Initializes a model from a config for a given model type.

Args
  • model_type (ModelType): Type of model to be initialized.

  • config (dict): Configuration containing hyperparams.

load_checkpoint

def load_checkpoint(checkpoint_path, device)

Initializes a model from a checkpoint (.pt file).

Args
  • checkpoint_path (str): Path to checkpoint file (.pt).

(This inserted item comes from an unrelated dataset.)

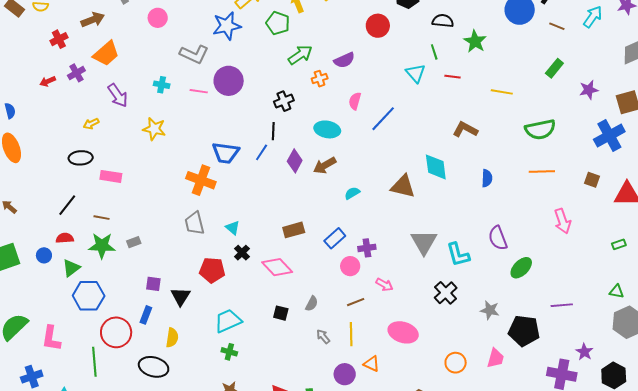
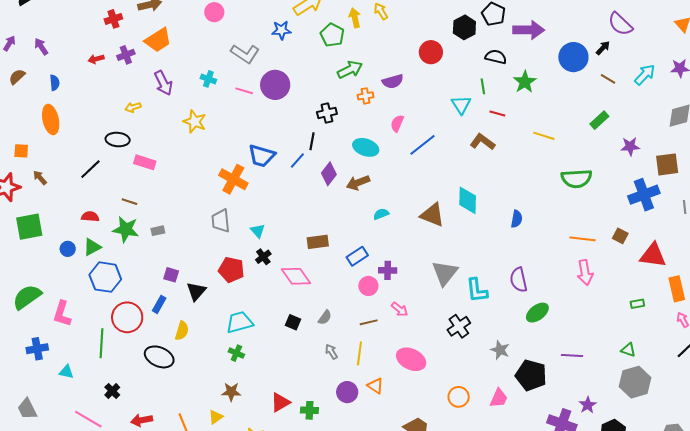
blue star: (227, 26) -> (281, 30), size x0.7
brown L-shape: (465, 130) -> (482, 142), moved
orange line: (542, 171) -> (583, 239), moved
black line: (67, 205) -> (90, 169), moved
blue circle: (44, 255) -> (68, 249), moved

  • device (str): Device to put the model to ('cpu' or 'cuda').

Returns

class ModelType

is_autoregressive

def is_autoregressive()

Returns: bool: Whether the model is autoregressive.

class Model

__init__

def __init__()

generate

def generate(batch)

Generates phonemes for a text batch

Args
  • batch (Dict[str, torch.Tensor]): Dictionary containing 'text' (tokenized text tensor), 'text_len' (text length tensor), 'start_index' (phoneme start indices for AutoregressiveTransformer)
Returns
  • Tuple[torch.Tensor, torch.Tensor]: The predictions. The first element is a tensor (phoneme tokens)

class ForwardTransformer

__init__

def __init__(encoder_vocab_size, decoder_vocab_size, d_model, d_fft, layers, dropout, heads)

forward

def forward(batch)

Forward pass of the model on a data batch.

Args
  • batch (Dict[str, torch.Tensor]): Input batch entry 'text' (text tensor).
Returns
  • Tensor: Predictions.

generate

def generate(batch)

Inference pass on a batch of tokenized texts.

Args
  • batch (Dict[str, torch.Tensor]): Input batch with entry 'text' (text tensor).
Returns
  • Tuple: The first element is a Tensor (phoneme tokens) and the second element is a tensor (phoneme token probabilities).

from_config

def from_config(cls, config)

class AutoregressiveTransformer

__init__

def __init__(encoder_vocab_size, decoder_vocab_size, end_index, d_model, d_fft, encoder_layers, decoder_layers, dropout, heads)

forward

def forward(batch)

Foward pass of the model on a data batch.

Args
  • batch (Dict[str, torch.Tensor]): Input batch with entries 'text' (text tensor) and 'phonemes' (phoneme tensor for teacher forcing).
Returns
  • Tensor: Predictions.

generate

def generate(batch, max_len)

Inference pass on a batch of tokenized texts.

Args
  • batch (Dict[str, torch.Tensor]): Dictionary containing the input to the model with entries 'text' and 'start_index'

  • max_len (int): Max steps of the autoregressive inference loop.

Returns
  • Tuple: Predictions. The first element is a Tensor of phoneme tokens and the second element is a Tensor of phoneme token probabilities.

from_config

def from_config(cls, config)

Initializes an autoregressive Transformer model from a config. Args: config (dict): Configuration containing the hyperparams.

Returns
  • AutoregressiveTransformer: Model object.